Nalaikh (Mongolian: Налайх [naɮɛ́χ]) is one of nine districts of Ulaanbaatar. It has an area of 68,700 hectares and a population of 39,579 in 2022 (26,529 in 2005). A former coal-mining town, it consists of Shokhoi, Arjanchivlan, the Terelj holiday center, and other residential areas, as well as a former Soviet military cantonment, including an airfield.

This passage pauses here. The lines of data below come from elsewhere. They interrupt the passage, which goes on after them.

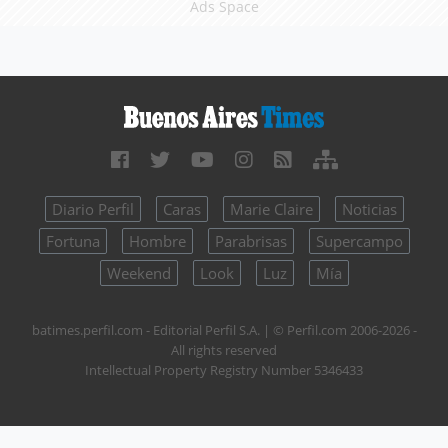
Ads Space
Diario Perfil
Caras
Marie Claire
Noticias
Fortuna
Hombre
Parabrisas
Supercampo
Weekend
Look
Luz
Mía
batimes.perfil.com - Editorial Perfil S.A.
| © Perfil.com 2006-2026 -
All rights reserved
Intellectual Property Registry Number 5346433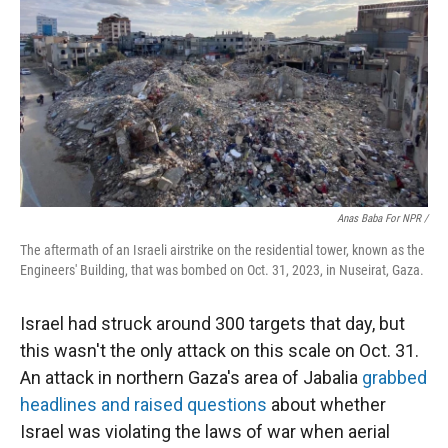
Anas Baba For NPR /
The aftermath of an Israeli airstrike on the residential tower, known as the
Engineers' Building, that was bombed on Oct. 31, 2023, in Nuseirat, Gaza.
Israel had struck around 300 targets that day, but
this wasn't the only attack on this scale on Oct. 31.
An attack in northern Gaza's area of Jabalia
grabbed
headlines and raised questions
about whether
Israel was violating the laws of war when aerial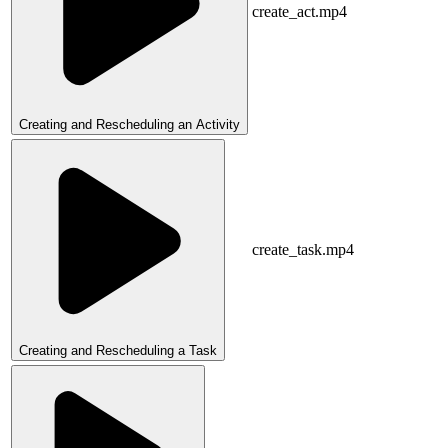
create_act.mp4
Creating and Rescheduling an Activity
create_task.mp4
Creating and Rescheduling a Task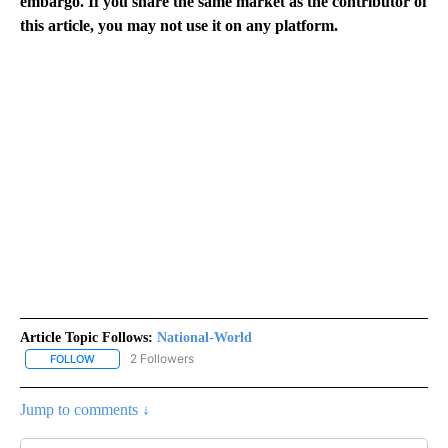
embargo. If you share the same market as the contributor of
this article, you may not use it on any platform.
Article Topic Follows:
National-World
2 Followers
FOLLOW
FOLLOW "NATIONAL-WORLD" TO RECEIVE NOTIFICATIONS ABOUT
Jump to comments ↓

Nalaikh is linked to Ulaanbaatar by a 43-kilometer narrow-gauge railway line, built in July 1938. The line had three stations (Nalaikh; Amgalan, a Ulaanbaatar suburb; and Kombinat, the city's industrial combine) and operated 14 steam locomotives, 16 passenger carriages, 70 goods wagons, 10 platform wagons, and nine fuel tank wagons. Nalaikh now has a broad-gauge branch line (via Khonkhor) to the Trans-Mongolian Railway. The Kapitalnaya shaft went into operation in 1951, and at full capacity produced 600,000 metric tons of coal a year. Nalaikh gained town status in 1962, and was established as a district of Ulaanbaatar in 1992. Since the closure of the coal mine in the 1990s, the district has had a high rate of unemployment.